> **Instructions for the task**: Give back the lines below exactly, but do not include any pictures.

> **Data provided**:
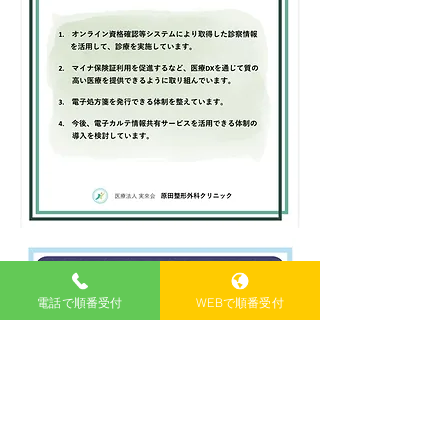
電話で順番受付
WEBで順番受付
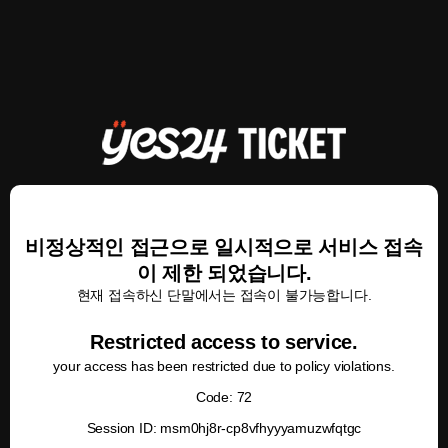
비정상적인 접근으로 일시적으로 서비스 접속
이 제한 되었습니다.
현재 접속하신 단말에서는 접속이 불가능합니다.
Restricted access to service.
your access has been restricted due to policy violations.
Code: 72
Session ID: msm0hj8r-cp8vfhyyyamuzwfqtgc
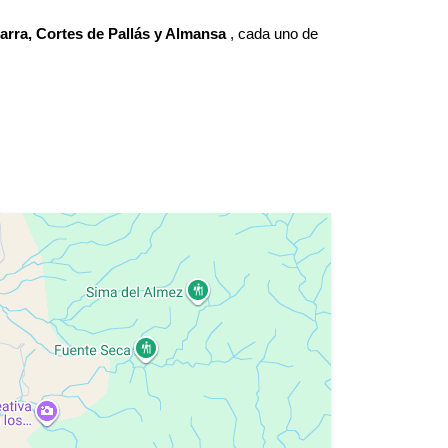
Zarra, Cortes de Pallás y Almansa
, cada uno de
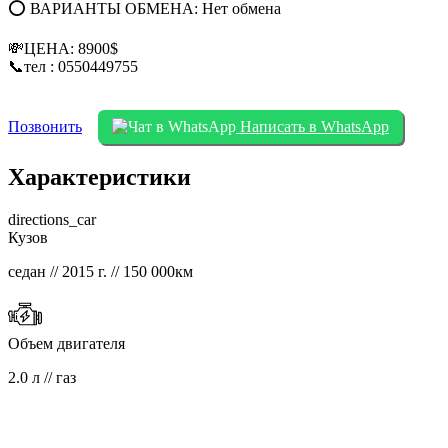
⭕ ВАРИАНТЫ ОБМЕНА: Нет обмена
💸ЦЕНА: 8900$
📞тел : 0550449755
Позвонить
Написать в WhatsApp
Характеристики
directions_car
Кузов
седан // 2015 г. // 150 000км
Объем двигателя
2.0 л // газ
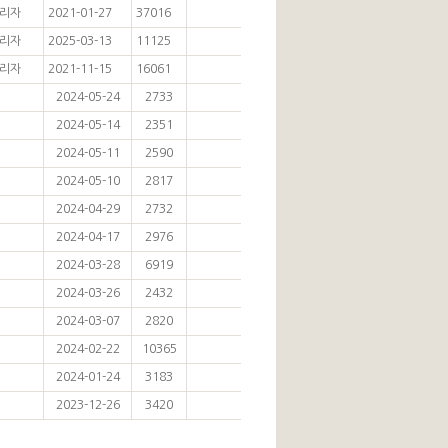
리자
2021-01-27
37016
리자
2025-03-13
11125
리자
2021-11-15
16061
2024-05-24
2733
2024-05-14
2351
2024-05-11
2590
2024-05-10
2817
2024-04-29
2732
2024-04-17
2976
2024-03-28
6919
2024-03-26
2432
2024-03-07
2820
2024-02-22
10365
2024-01-24
3183
2023-12-26
3420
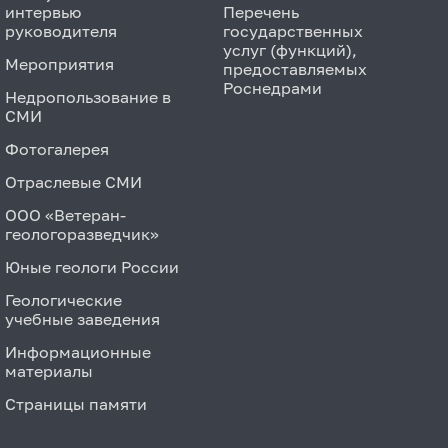
интервью
Перечень
руководителя
государственных
услуг (функций),
Мероприятия
предоставляемых
Роснедрами
Недропользование в
СМИ
Фотогалерея
Отраслевые СМИ
ООО «Ветеран-
геологоразведчик»
Юные геологи России
Геологические
учебные заведения
Информационные
материалы
Страницы памяти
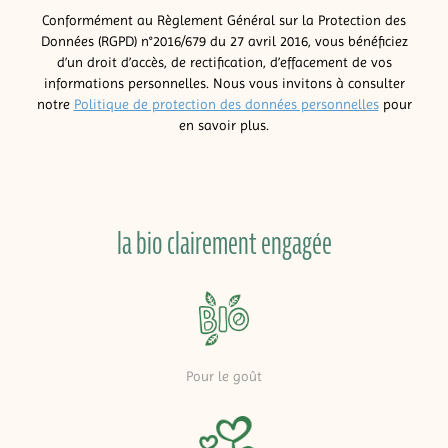
Conformément au Règlement Général sur la Protection des
Données (RGPD) n°2016/679 du 27 avril 2016, vous bénéficiez
d’un droit d’accès, de rectification, d’effacement de vos
informations personnelles. Nous vous invitons à consulter
notre
Politique de protection des données personnelles
pour
en savoir plus.
la bio clairement engagée
Pour le goût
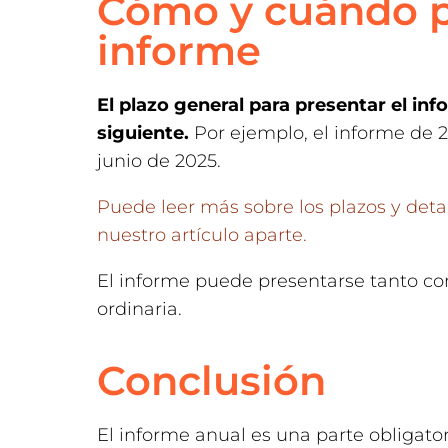
Cómo y cuándo p
informe
El plazo general para presentar el inf
siguiente.
Por ejemplo, el informe de 
junio de 2025.
Puede leer más sobre los plazos y deta
nuestro artículo aparte.
El informe puede presentarse tanto co
ordinaria.
Conclusión
El informe anual es una parte obligato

> **Task result**:
電話で順番受付
WEBで順番受付
비정상적인 접근으로 일시적으로 서비스 접속
이 제한 되었습니다.
현재 접속하신 단말에서는 접속이 불가능합니다.
Restricted access to service.
your access has been restricted due to policy violations.
Code: 72
Session ID: msm0hj8r-cp8vfhyyyamuzwfqtgc
Zarra, Cortes de Pallás y Almansa
, cada uno de
⭕ ВАРИАНТЫ ОБМЕНА: Нет обмена
💸ЦЕНА: 8900$
📞тел : 0550449755
Позвонить
Написать в WhatsApp
Характеристики
directions_car
Кузов
седан // 2015 г. // 150 000км
Объем двигателя
2.0 л // газ
리자
2021-01-27
37016
리자
2025-03-13
11125
리자
2021-11-15
16061
2024-05-24
2733
2024-05-14
2351
2024-05-11
2590
2024-05-10
2817
2024-04-29
2732
2024-04-17
2976
2024-03-28
6919
2024-03-26
2432
2024-03-07
2820
2024-02-22
10365
2024-01-24
3183
2023-12-26
3420
интервью
Перечень
руководителя
государственных
услуг (функций),
Мероприятия
предоставляемых
Роснедрами
Недропользование в
СМИ
Фотогалерея
Отраслевые СМИ
ООО «Ветеран-
геологоразведчик»
Юные геологи России
Геологические
учебные заведения
Информационные
материалы
Страницы памяти
Conformément au Règlement Général sur la Protection des
Données (RGPD) n°2016/679 du 27 avril 2016, vous bénéficiez
d’un droit d’accès, de rectification, d’effacement de vos
informations personnelles. Nous vous invitons à consulter
notre
Politique de protection des données personnelles
pour
en savoir plus.
la bio clairement engagée
Pour le goût
Cómo y cuándo p
informe
El plazo general para presentar el inf
siguiente.
Por ejemplo, el informe de 
junio de 2025.
Puede leer más sobre los plazos y deta
nuestro artículo aparte.
El informe puede presentarse tanto co
ordinaria.
Conclusión
El informe anual es una parte obligato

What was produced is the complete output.